Some items to compare...
https://www.kellycontrollers.eu/hub-motor-48v-3kw-high-speed
https://www.kellycontrollers.eu/hub-motor-72v-45kw-high-speed

https://www.ebay.co.uk/itm/60v-72v-...290571?hash=item26255823cb:g:7F0AAOSwhpBdTFEx
https://kellycontroller.com/shop/kl...tribute_pa_current=350a&attribute_enclosure=N
https://kellycontroller.com/shop/kls-h/


----------



## arber333 (Dec 13, 2010)

Oh... there were tadpoles with proper design made before. Check...
https://rqriley.com/product/xr3-hybrid-plans/

http://www.evalbum.com/559


----------



## slomobile (Sep 4, 2019)

Well thanks for redesigning the vehicle, but I really only need information about the way the controllers and oversped motors interact. I'm not sure I followed what was being said about the inverter. I've not seen anything described as a release function. Are you talking about open circuiting all motor phases or something else? When is it OK to reconnect? Is stopping and power cycle required? I suspect the KLS controllers will be ill suited due to inability to change firmware. I need regen to kick in automatically(with minimal predictable drag) above electric drive speed (27mph) and kick out before it becomes unsafe. 27mph is probably not unsafe, its just the fastest the electric motor alone will drive the bike. If that is kv limited, I'm ok, if the limit is due to the commutation speed limit imposed by a slow controller, then I could be in trouble when phases get out of sync. I don't even know the right language to use when asking for this spec. Ideas?

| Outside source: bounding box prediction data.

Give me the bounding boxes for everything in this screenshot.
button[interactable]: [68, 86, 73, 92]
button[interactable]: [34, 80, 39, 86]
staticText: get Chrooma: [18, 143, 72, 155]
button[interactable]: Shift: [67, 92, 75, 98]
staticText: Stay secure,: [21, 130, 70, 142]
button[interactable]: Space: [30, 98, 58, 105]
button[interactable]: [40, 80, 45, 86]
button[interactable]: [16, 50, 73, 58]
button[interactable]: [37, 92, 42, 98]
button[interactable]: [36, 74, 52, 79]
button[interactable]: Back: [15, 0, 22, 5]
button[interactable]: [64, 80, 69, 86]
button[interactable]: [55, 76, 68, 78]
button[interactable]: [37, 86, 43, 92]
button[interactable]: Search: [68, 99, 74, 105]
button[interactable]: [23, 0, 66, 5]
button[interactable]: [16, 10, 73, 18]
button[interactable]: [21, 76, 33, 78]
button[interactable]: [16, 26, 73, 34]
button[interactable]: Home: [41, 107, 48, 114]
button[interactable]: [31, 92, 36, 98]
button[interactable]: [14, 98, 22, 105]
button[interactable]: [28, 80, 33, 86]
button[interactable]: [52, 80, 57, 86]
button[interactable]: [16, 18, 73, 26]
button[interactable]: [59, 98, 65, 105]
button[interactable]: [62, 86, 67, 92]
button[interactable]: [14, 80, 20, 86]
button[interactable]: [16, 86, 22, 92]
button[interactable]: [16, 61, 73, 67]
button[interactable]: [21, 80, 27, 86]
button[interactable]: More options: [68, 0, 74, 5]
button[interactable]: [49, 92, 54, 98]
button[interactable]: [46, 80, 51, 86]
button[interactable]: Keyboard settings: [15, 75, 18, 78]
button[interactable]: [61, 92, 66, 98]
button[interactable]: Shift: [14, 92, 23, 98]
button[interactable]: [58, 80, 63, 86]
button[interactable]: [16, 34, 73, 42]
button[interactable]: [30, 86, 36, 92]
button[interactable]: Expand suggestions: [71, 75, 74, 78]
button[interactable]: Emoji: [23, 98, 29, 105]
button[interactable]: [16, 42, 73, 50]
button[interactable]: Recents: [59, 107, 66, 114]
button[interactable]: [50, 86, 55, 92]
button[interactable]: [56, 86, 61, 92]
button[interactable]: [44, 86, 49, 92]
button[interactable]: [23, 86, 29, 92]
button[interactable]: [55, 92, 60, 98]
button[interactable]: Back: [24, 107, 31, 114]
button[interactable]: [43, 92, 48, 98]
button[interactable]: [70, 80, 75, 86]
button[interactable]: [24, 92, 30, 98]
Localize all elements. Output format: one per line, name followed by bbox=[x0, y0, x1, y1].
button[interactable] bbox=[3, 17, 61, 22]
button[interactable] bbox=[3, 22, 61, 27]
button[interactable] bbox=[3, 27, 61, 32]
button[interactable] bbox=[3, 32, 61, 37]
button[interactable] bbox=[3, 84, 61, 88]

I've pedaled 45mph downhill on a mountainbike with nothing worse than brake fade. Land speed record on a bicycle is 280MPH+ so the mechanicals can be tamed. Its the electric pixies that concern me. 1000W on 2 wheels with 12GA spokes is all the strength, power, and weight that I require. The batteries were chosen to meet the specific need to absorb regen current in a short ride, not to throw money around.


----------



## arber333 (Dec 13, 2010)

I am not sure how the wheels will hold up at lateral load in the turns. Consider that in a single track vehicle tire load should be always with the N force.

Well engine speed over the available voltage is possible. We call it field weakening range. With more rpm motor backEMF rises to the available battery DC bus voltage and motor refuses to spin more. In this case we need to weaken the force of the magnets so that voltage does not rise too high. We induce some counter force in stator so rotor can now turn faster. BUT in the case something goes wrong and nverter shuts down magnet force returns and DClink voltage will rise. If the battery is powerfull enough it can absorbe some voltage otherwise this can quickly kill inverter transistors or capacitors. Usually inverter with FW are more expensive and will require some method to detect rotor angular position. 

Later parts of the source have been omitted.